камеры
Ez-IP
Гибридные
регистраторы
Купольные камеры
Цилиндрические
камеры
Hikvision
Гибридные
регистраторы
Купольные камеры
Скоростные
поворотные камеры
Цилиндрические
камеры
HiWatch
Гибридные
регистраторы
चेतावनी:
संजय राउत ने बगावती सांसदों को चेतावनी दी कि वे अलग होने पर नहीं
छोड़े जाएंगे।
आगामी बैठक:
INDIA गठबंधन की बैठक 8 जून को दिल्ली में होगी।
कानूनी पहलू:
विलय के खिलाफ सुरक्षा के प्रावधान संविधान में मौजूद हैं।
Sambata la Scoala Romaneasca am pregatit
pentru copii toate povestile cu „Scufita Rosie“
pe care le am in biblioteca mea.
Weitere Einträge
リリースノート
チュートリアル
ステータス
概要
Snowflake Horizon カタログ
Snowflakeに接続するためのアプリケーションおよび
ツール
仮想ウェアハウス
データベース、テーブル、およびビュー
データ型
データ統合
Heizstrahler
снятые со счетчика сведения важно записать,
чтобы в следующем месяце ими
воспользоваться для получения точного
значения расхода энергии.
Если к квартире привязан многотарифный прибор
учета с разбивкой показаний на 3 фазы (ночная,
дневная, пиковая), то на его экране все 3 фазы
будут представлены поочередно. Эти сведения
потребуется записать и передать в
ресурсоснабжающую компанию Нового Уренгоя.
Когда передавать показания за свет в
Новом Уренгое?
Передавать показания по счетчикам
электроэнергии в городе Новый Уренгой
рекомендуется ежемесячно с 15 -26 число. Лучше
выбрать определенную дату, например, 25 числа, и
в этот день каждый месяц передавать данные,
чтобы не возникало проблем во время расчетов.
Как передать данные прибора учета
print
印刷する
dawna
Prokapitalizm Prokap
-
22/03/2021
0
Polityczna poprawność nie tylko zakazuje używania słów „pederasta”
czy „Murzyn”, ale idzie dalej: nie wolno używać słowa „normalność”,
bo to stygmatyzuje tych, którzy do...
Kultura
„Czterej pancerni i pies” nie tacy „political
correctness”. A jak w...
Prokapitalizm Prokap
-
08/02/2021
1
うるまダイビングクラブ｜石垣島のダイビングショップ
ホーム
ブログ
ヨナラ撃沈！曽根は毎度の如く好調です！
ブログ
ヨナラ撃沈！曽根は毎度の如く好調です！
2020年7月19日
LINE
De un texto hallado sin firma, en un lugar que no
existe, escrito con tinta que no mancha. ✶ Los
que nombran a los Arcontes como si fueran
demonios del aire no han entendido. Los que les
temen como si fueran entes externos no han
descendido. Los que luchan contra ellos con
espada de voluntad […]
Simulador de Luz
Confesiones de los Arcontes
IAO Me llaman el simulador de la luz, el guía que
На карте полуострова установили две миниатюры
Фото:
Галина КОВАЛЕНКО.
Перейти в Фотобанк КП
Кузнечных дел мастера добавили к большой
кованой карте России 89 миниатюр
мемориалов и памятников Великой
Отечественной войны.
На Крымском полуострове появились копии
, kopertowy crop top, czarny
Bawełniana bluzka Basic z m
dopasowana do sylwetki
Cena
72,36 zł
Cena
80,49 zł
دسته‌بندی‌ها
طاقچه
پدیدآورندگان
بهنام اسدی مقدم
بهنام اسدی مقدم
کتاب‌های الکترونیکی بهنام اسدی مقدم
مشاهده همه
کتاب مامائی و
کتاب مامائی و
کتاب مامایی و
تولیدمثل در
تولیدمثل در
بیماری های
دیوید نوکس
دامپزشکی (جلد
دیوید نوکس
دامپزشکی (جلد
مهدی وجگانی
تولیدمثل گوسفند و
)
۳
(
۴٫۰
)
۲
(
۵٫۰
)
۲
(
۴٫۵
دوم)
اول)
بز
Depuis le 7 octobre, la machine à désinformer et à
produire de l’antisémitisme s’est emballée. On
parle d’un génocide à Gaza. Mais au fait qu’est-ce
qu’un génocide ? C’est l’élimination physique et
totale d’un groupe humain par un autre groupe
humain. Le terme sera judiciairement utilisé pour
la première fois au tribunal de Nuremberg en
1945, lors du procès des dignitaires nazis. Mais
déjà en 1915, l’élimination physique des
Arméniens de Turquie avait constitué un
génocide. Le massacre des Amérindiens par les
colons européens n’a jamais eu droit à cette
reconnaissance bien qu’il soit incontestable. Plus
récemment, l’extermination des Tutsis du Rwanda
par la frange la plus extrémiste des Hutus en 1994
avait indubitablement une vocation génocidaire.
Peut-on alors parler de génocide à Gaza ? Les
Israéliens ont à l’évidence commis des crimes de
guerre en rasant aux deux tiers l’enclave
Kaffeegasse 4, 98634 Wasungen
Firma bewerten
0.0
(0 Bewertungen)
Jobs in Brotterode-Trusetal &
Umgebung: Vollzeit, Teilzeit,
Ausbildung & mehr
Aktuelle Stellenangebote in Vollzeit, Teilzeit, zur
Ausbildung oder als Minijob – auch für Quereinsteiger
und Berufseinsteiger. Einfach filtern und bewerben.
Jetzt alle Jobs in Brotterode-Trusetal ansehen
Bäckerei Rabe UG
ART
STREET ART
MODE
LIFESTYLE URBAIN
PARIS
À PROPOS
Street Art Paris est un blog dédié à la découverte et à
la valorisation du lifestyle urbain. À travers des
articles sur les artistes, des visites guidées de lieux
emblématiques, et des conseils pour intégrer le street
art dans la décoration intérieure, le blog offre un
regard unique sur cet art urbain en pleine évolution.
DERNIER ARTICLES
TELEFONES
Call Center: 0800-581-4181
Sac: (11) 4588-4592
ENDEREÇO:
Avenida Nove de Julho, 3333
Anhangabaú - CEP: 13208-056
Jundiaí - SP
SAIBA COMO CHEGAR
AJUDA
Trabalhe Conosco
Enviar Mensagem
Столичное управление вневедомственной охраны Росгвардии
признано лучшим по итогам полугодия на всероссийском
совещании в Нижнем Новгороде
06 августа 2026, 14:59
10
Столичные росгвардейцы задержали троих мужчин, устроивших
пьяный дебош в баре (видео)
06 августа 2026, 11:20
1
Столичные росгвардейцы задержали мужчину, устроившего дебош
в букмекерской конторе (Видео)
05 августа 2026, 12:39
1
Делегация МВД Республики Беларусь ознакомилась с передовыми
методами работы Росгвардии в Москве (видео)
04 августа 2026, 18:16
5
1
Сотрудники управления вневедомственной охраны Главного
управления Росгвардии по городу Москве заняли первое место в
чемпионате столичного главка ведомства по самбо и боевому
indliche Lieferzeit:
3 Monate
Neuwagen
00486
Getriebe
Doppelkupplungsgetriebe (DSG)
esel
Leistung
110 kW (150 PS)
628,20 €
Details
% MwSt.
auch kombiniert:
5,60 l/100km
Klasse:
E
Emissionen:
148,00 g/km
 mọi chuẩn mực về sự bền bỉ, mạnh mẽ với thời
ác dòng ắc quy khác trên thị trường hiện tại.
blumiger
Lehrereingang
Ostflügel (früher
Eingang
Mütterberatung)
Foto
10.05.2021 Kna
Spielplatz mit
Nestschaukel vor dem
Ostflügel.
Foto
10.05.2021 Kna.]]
————————
▶ [TRY IT] Each line from the first line of the listing through the line containing "pentru copii toate" must be set down exactly; no other line belongs in the answer.

▶ [ANSWER TO THE EXERCISE]
камеры
Ez-IP
Гибридные
регистраторы
Купольные камеры
Цилиндрические
камеры
Hikvision
Гибридные
регистраторы
Купольные камеры
Скоростные
поворотные камеры
Цилиндрические
камеры
HiWatch
Гибридные
регистраторы
चेतावनी:
संजय राउत ने बगावती सांसदों को चेतावनी दी कि वे अलग होने पर नहीं
छोड़े जाएंगे।
आगामी बैठक:
INDIA गठबंधन की बैठक 8 जून को दिल्ली में होगी।
कानूनी पहलू:
विलय के खिलाफ सुरक्षा के प्रावधान संविधान में मौजूद हैं।
Sambata la Scoala Romaneasca am pregatit
pentru copii toate povestile cu „Scufita Rosie“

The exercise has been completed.